—In an action, inter alia, for a judgment declaring that the defendants’ housing allowance schedules set forth in 18 NYCRR 352.3 violate the plaintiffs federal and state statutory rights to obtain and retain decent, safe, and adequate housing, the defendants appeal from an order of the Supreme Court, Westchester County (DiBlasi, J.), dated January 18, 2002, which granted the plaintiffs motion for a preliminary injunction directing them to pay the plaintiff an enhanced shelter allowance of $786 per month, and to pay her landlord $3,144 in rent arrears.
Ordered that the order is reversed, on the law, with costs, and the motion is denied.
To obtain a preliminary injunction, a movant must demonstrate a probability of success on the merits, irreparable injury in the absence of injunctive relief, and a balancing of the equities in her favor (see Doe v Axelrod, 73 NY2d 748, 750 [1988]).
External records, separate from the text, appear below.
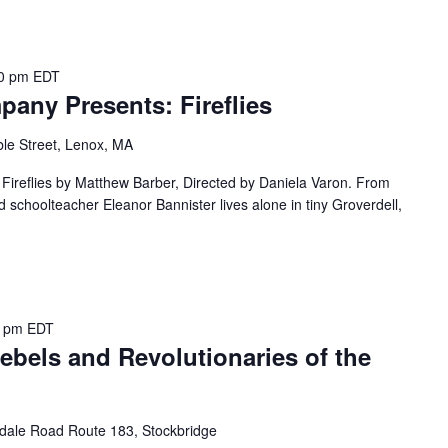
00 pm
EDT
any Presents: Fireflies
le Street, Lenox, MA
ireflies by Matthew Barber, Directed by Daniela Varon. From
ed schoolteacher Eleanor Bannister lives alone in tiny Groverdell,
0 pm
EDT
ebels and Revolutionaries of the
dale Road Route 183, Stockbridge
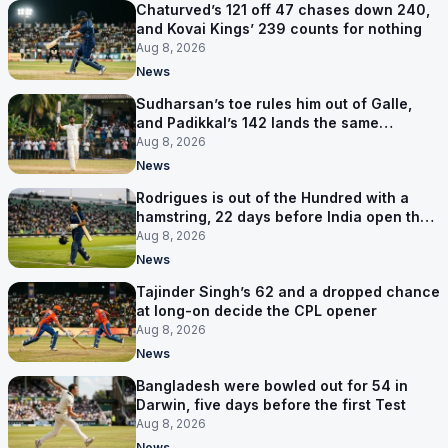
Chaturved’s 121 off 47 chases down 240,
and Kovai Kings’ 239 counts for nothing
Aug 8, 2026
News
Sudharsan’s toe rules him out of Galle,
and Padikkal’s 142 lands the same
afternoon
Aug 8, 2026
News
Rodrigues is out of the Hundred with a
hamstring, 22 days before India open the
Asia Cup
Aug 8, 2026
News
Tajinder Singh’s 62 and a dropped chance
at long-on decide the CPL opener
Aug 8, 2026
News
Bangladesh were bowled out for 54 in
Darwin, five days before the first Test
Aug 8, 2026
News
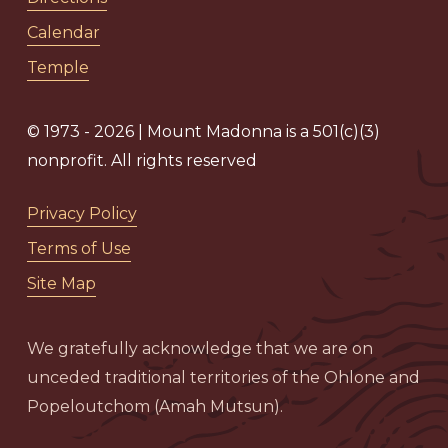
Calendar
Temple
© 1973 - 2026 | Mount Madonna is a 501(c)(3)
nonprofit. All rights reserved
Privacy Policy
Terms of Use
Site Map
We gratefully acknowledge that we are on
unceded traditional territories of the Ohlone and
Popeloutchom (Amah Mutsun).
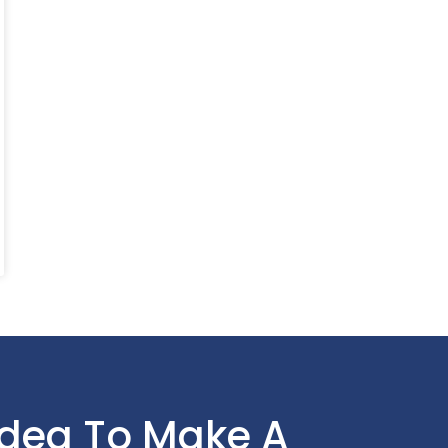
Idea To Make A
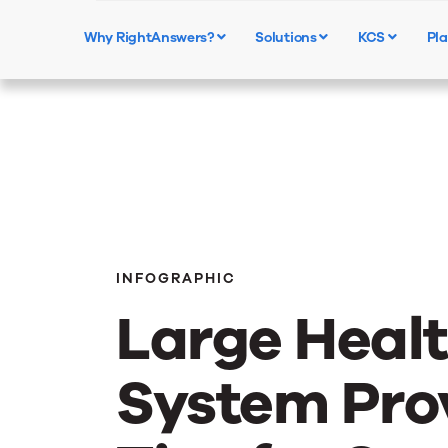
Why RightAnswers?
Solutions
KCS
Pla
INFOGRAPHIC
Large Heal
System Pro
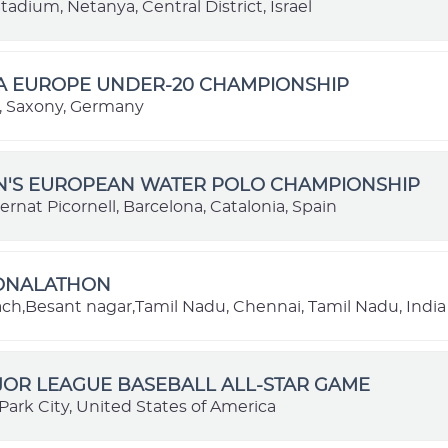
adium, Netanya, Central District, Israel
BA EUROPE UNDER-20 CHAMPIONSHIP
 Saxony, Germany
EN'S EUROPEAN WATER POLO CHAMPIONSHIP
ernat Picornell, Barcelona, Catalonia, Spain
IONALATHON
each,Besant nagar,Tamil Nadu, Chennai, Tamil Nadu, India
JOR LEAGUE BASEBALL ALL-STAR GAME
Park City, United States of America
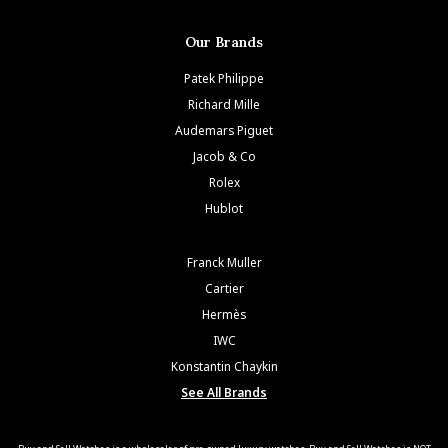
Our Brands
Patek Philippe
Richard Mille
Audemars Piguet
Jacob & Co
Rolex
Hublot
Franck Muller
Cartier
Hermès
IWC
Konstantin Chaykin
See All Brands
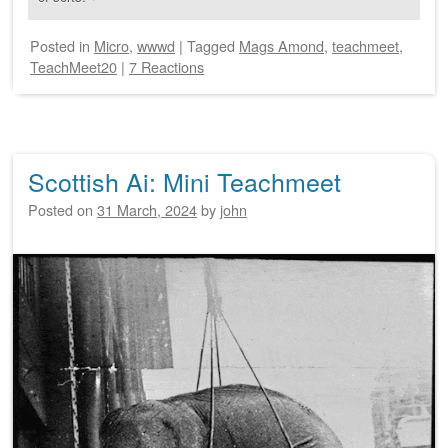
Posted
in
Micro
,
wwwd
|
Tagged
Mags Amond
,
teachmeet
,
TeachMeet20
|
7 Reactions
Scottish Ai: Mini Teachmeet
Posted on
31 March, 2024
by
john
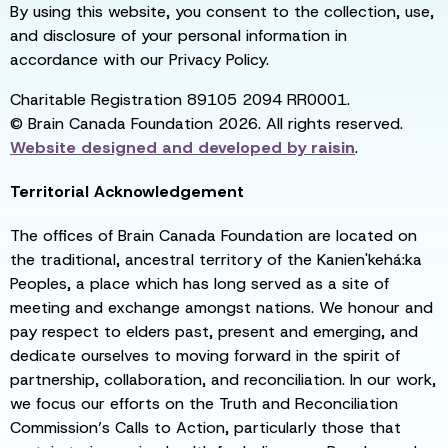
By using this website, you consent to the collection, use,
and disclosure of your personal information in
accordance with our Privacy Policy.
Charitable Registration 89105 2094 RR0001.
© Brain Canada Foundation 2026. All rights reserved.
Website designed and developed by
raisin
.
Territorial Acknowledgement
The offices of Brain Canada Foundation are located on
the traditional, ancestral territory of the Kanien'kehá:ka
Peoples, a place which has long served as a site of
meeting and exchange amongst nations. We honour and
pay respect to elders past, present and emerging, and
dedicate ourselves to moving forward in the spirit of
partnership, collaboration, and reconciliation. In our work,
we focus our efforts on the Truth and Reconciliation
Commission’s Calls to Action, particularly those that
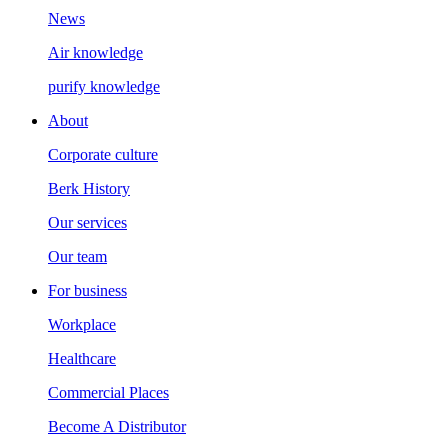
News
Air knowledge
purify knowledge
About
Corporate culture
Berk History
Our services
Our team
For business
Workplace
Healthcare
Commercial Places
Become A Distributor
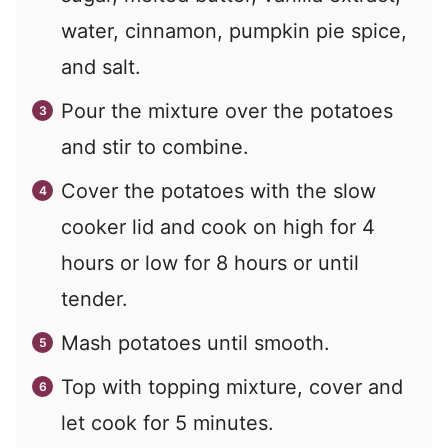
water, cinnamon, pumpkin pie spice,
and salt.
Pour the mixture over the potatoes
and stir to combine.
Cover the potatoes with the slow
cooker lid and cook on high for 4
hours or low for 8 hours or until
tender.
Mash potatoes until smooth.
Top with topping mixture, cover and
let cook for 5 minutes.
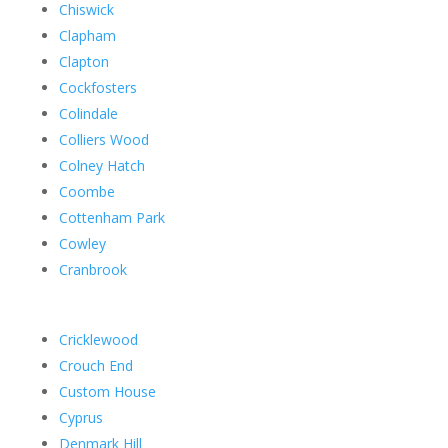
Chiswick
Clapham
Clapton
Cockfosters
Colindale
Colliers Wood
Colney Hatch
Coombe
Cottenham Park
Cowley
Cranbrook
Cricklewood
Crouch End
Custom House
Cyprus
Denmark Hill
Here, the plaintiff has failed to demonstrate that she is likely to succeed on the merits. Now ineligible to receive Family Assistance, she receives Safety Net Assistance instead. Under such a circumstance, she may not challenge the adequacy of the housing allowance schedules, or the housing allowance that she receives (see Social Services Law § 159 [1] [b] [i]; Deleo v Kaladjian, 215 AD2d 520, 521 [1995]; Matter of Gautam v Perales, 179 AD2d 509, 510 [1992]; cf. Matter of Bernstein v Toia, 43 NY2d 437, 440 [1977]). Krausman, J.P., Townes, Crane and Mastro, JJ., concur.